Abu’s barbs on editorial independence did not go down particularly well with senior editors of the day, of course, unhappy with being likened to bumbling or self-promoting politicians. This, though, was precisely in line with Abu’s stated mission. While the Guardian once described him as “the conscience of the left and the pea under the princess’s mattress”, in his own words he was out there “bursting bloated bladders of lies and pomposity, cutting people down to size; these are the purposes of satire.”

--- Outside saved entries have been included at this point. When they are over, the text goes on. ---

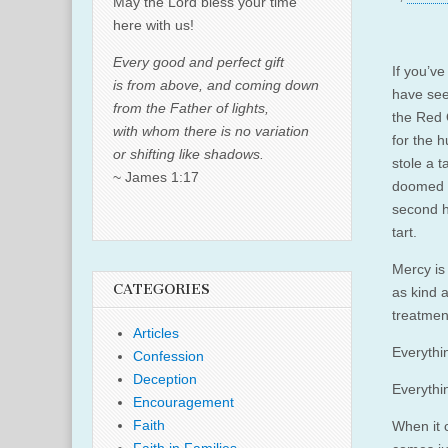
May the Lord bless your time
here with us!
Every good and perfect gift
If you’v
is from above, and coming down
have see
from the Father of lights,
the Red
with whom there is no variation
for the h
or shifting like shadows.
stole a 
~ James 1:17
doomed ~
second h
tart.
Mercy is
CATEGORIES
as kind 
treatment
Articles
Everythi
Confession
Deception
Everythin
Encouragement
Faith
When it 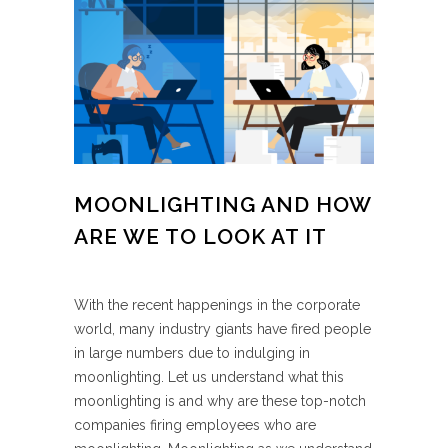
MOONLIGHTING AND HOW
ARE WE TO LOOK AT IT
With the recent happenings in the corporate
world, many industry giants have fired people
in large numbers due to indulging in
moonlighting. Let us understand what this
moonlighting is and why are these top-notch
companies firing employees who are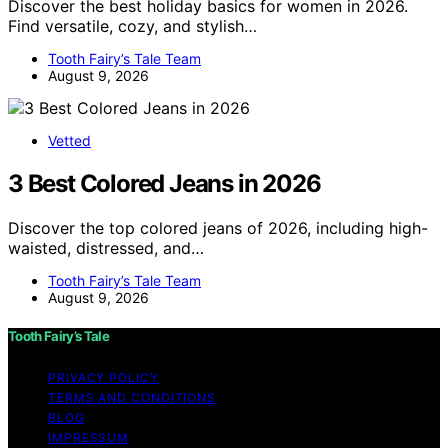
Discover the best holiday basics for women in 2026.
Find versatile, cozy, and stylish…
Tooth Fairy’s Tale Team
August 9, 2026
Vetted
3 Best Colored Jeans in 2026
Discover the top colored jeans of 2026, including high-
waisted, distressed, and…
Tooth Fairy’s Tale Team
August 9, 2026
Tooth Fairy’s Tale
PRIVACY POLICY
TERMS AND CONDITIONS
BLOG
IMPRESSUM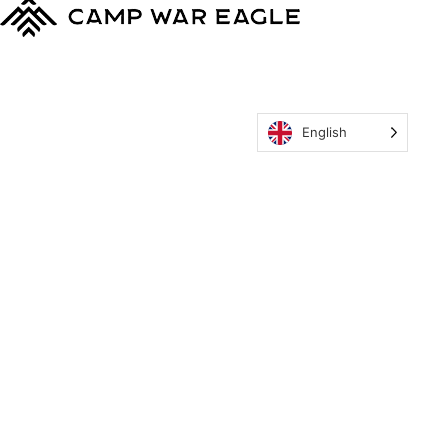
English
MyCWE
Our Program
Parent’s Guide
Staff
OZONE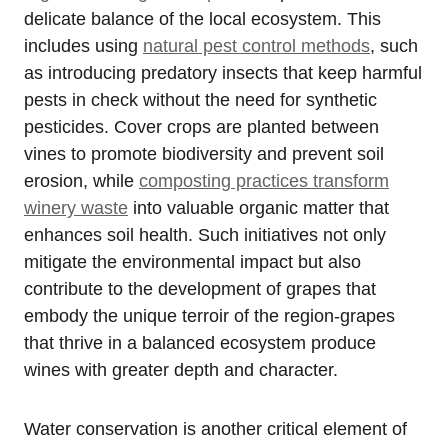
delicate balance of the local ecosystem. This
includes using
natural pest control methods
, such
as introducing predatory insects that keep harmful
pests in check without the need for synthetic
pesticides. Cover crops are planted between
vines to promote biodiversity and prevent soil
erosion, while
composting practices transform
winery waste
into valuable organic matter that
enhances soil health. Such initiatives not only
mitigate the environmental impact but also
contribute to the development of grapes that
embody the unique terroir of the region-grapes
that thrive in a balanced ecosystem produce
wines with greater depth and character.
Water conservation is another critical element of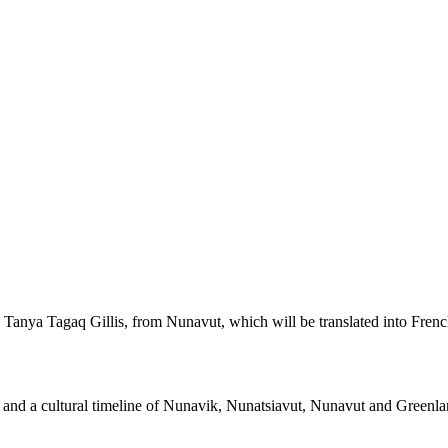
Tanya Tagaq Gillis, from Nunavut, which will be translated into Frenc
rks and a cultural timeline of Nunavik, Nunatsiavut, Nunavut and Greenla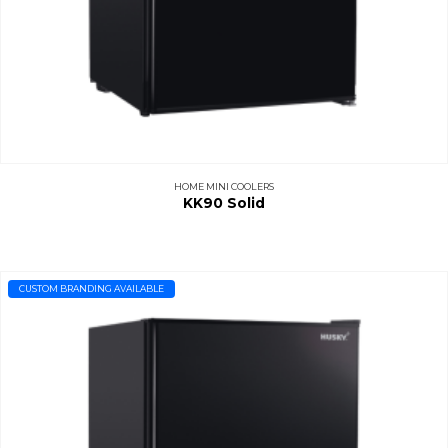
HOME MINI COOLERS
KK90 Solid
CUSTOM BRANDING AVAILABLE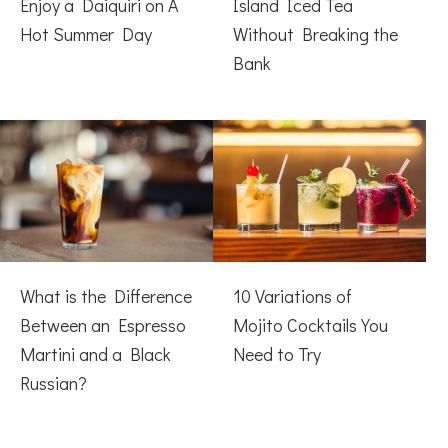
Enjoy a Daiquiri on A
Island Iced Tea
Hot Summer Day
Without Breaking the
Bank
What is the Difference
10 Variations of
Between an Espresso
Mojito Cocktails You
Martini and a Black
Need to Try
Russian?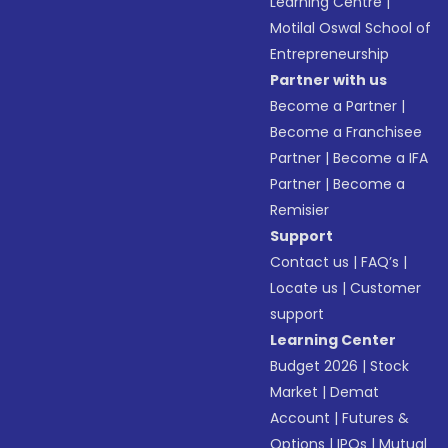
Learning Centre
|
Motilal Oswal School of
Entrepreneurship
Partner with us
Become a Partner
|
Become a Franchisee
Partner
|
Become a IFA
Partner
|
Become a
Remisier
Support
Contact us
|
FAQ’s
|
Locate us
|
Customer
support
Learning Center
Budget 2026
|
Stock
Market
|
Demat
Account
|
Futures &
Options
|
IPOs
|
Mutual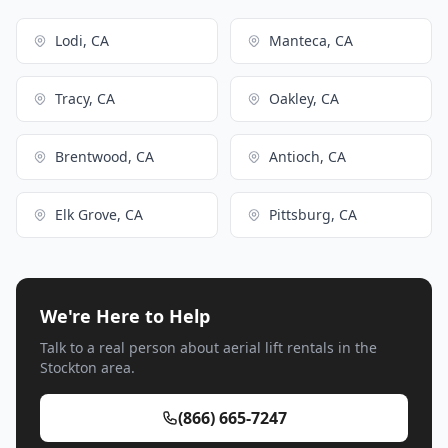
Lodi, CA
Manteca, CA
Tracy, CA
Oakley, CA
Brentwood, CA
Antioch, CA
Elk Grove, CA
Pittsburg, CA
We're Here to Help
Talk to a real person about aerial lift rentals in the
Stockton area.
(866) 665-7247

Believing that India’s democracy and its base of tolerance allowed for editorial cartoonists like himself to thrive, Abu devoted the last three decades of his life to keeping politicians on their toes, offering up at least one cartoon per day. His unique minimalist style, coupled with acerbic wit and astute political analysis, make him as relevant today as during the decades in which he lived and worked.
In mid-November, Himal Southasian held a retrospective of selections from Abu Abraham’s work from 1966 to 1988. Thanks to the Prince Claus Fund for its support and to Ayisha and Janaki Abraham for permission to use the cartoons.
~ Sadanand Menon is an arts editor, photographer and adjunct faculty at the Asian College of Journalism, Madras.